When we refuse to speak up for ourselves, we allow ourselves
to be controlled. Waking up to the monstrosities of the
adoption experience also brings forth the question of who
allows this to happen in the first place, and why. Exploring
our hidden grief leads us to the hidden hand, which supplies
babies, for a sometimes extortionate fee, to people who
are able and willing to pay. People become rich, at the
expense of other people's misery, another game which happens
in all aspects of society. These people, the adoption brokers,
create the demand, supply the goods, and take the profit.
$1.4 billion were generated in the USA in 1999. 138,000
adoptions were reported, making an average of $10,145 being
paid for each child. The state also benefits, saving money
on the allowances it would otherwise have to pay out. Becoming
rich has become more important than nurturing humanity,
and exploring human potential.
What the state does not realise, perhaps, is that short
term gain is often long term loss. Or perhaps it realises
and doesn't care. The number of adoptees in the USA in prisons
and institutions is drastically out of proportion with the
percentage of non-adoptees. The pain and misery which has
festered inside of us since the day of our birth and separation
has discovered violence as its outlet. Consider that two
to three percent of the American population are adoptees.
According to Lori Carangelo in Statistics
of Adoption, 60-85% of internees at the Coldwater Canyon
Center for Personal Development Psychiatric Facility are
adoptees. 70% of internees at a Monroe, Washington psychiatric
clinic were adoptees. 40% of adoptees end up in schools
for disturbed children. The cost of treating the violent
or disturbed adoptee has by now far outweighed any tangible
financial saving to the state. And yet, we choose to ignore
the evidence. The world chooses to be blind and apathetic.

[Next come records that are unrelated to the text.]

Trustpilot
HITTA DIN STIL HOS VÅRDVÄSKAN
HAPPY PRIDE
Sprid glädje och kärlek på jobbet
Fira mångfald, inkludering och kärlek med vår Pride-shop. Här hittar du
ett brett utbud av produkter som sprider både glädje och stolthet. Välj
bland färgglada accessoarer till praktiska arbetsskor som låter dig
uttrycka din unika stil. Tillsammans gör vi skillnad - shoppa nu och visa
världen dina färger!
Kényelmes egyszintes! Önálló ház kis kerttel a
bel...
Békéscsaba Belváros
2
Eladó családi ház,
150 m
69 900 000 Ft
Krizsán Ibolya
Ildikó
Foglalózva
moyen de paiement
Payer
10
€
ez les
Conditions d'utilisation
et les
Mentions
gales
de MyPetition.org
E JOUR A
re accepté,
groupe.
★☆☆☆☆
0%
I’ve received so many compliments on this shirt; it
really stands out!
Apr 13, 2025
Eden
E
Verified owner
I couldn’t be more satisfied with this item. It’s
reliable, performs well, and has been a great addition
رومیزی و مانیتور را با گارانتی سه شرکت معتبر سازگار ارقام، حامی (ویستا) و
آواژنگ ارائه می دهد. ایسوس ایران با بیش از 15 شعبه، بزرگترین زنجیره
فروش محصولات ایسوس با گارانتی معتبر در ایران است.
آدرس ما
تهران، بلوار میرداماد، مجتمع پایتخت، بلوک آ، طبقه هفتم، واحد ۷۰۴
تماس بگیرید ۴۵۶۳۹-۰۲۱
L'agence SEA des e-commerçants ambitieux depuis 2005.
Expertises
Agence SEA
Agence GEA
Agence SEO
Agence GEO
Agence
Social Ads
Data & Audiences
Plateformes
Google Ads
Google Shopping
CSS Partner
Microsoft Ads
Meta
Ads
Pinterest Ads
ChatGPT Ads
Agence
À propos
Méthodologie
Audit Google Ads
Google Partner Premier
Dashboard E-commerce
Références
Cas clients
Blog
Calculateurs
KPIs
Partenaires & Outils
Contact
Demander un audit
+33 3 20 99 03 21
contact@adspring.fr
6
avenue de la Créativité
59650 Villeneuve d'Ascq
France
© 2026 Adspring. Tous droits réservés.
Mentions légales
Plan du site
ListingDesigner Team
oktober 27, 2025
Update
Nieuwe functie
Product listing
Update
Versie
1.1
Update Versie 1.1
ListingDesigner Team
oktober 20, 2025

As long as adoption is promoted as loving and caring, and
society chooses to believe this, it will continue. As long
as adoptees and natural mothers, fathers and siblings, are
stuck in the belief that our healing depends on each other,
and that we have the right to be angry with each other,
making each other responsible for the pain we are feeling,
adoption will continue. The people whom it serves will be
allowed to continue playing the game as long as we all have
our head in the sand.
When we see that the real machinery in our society, the
people who make decisions about our lives without really
involving us in those decisions, are those who want to divide
us, in order to control us, so that they can profit
from us, we have already expanded our awareness to a point
where we can start to take the control back.

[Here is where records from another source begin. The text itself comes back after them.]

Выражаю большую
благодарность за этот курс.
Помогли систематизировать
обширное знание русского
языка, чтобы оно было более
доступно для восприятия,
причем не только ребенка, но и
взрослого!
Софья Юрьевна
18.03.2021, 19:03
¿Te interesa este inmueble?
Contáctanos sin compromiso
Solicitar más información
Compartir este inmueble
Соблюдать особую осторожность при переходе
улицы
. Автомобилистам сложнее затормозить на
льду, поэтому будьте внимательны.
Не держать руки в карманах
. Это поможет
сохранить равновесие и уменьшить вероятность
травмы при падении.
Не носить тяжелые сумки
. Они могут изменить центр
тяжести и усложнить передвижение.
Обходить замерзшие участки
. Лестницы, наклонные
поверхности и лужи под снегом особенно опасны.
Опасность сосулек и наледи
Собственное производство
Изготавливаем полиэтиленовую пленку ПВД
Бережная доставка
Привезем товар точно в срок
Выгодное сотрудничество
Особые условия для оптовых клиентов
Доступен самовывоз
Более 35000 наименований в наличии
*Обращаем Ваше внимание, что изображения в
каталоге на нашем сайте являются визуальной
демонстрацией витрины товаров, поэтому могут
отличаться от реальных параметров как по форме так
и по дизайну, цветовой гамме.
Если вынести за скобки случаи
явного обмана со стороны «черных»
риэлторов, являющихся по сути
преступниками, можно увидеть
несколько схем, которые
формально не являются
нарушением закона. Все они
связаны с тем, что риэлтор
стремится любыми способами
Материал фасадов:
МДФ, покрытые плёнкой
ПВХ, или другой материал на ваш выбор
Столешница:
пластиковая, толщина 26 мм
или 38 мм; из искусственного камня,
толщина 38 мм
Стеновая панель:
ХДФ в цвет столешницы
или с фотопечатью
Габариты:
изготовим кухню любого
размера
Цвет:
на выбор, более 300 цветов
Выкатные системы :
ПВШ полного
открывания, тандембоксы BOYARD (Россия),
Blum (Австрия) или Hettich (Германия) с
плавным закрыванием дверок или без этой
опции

For the adoptee who is so submerged in grief and desperation,
we must open our awareness to the whole story. That means
seeing that we were not rejected by our mothers, we do not
have to walk through life wearing this heavy black cloak
of rejection and pity. We do not have to direct our anger
at our mothers when we change our reality about our story.
We can transform that anger, and use it to awaken other
people to their own life potential. We can expose the game,
and more importantly, we can stop playing it.
Once adoptees and natural families reunite, we can create
a positive force that cannot be touched by those who wish
to destroy us. This does not mean that we necessarily have
to reconnect with our own natural families, but that we
reconnect with the nature of those who begin to see the
truth, so that we move into a new family with the same intent,
that of healing and recovery. That of exposing the truth,
so that we are no longer victim to it, and that of living
the truth, so that we can alter the present course of destiny,
and create a world which is safer for all of us.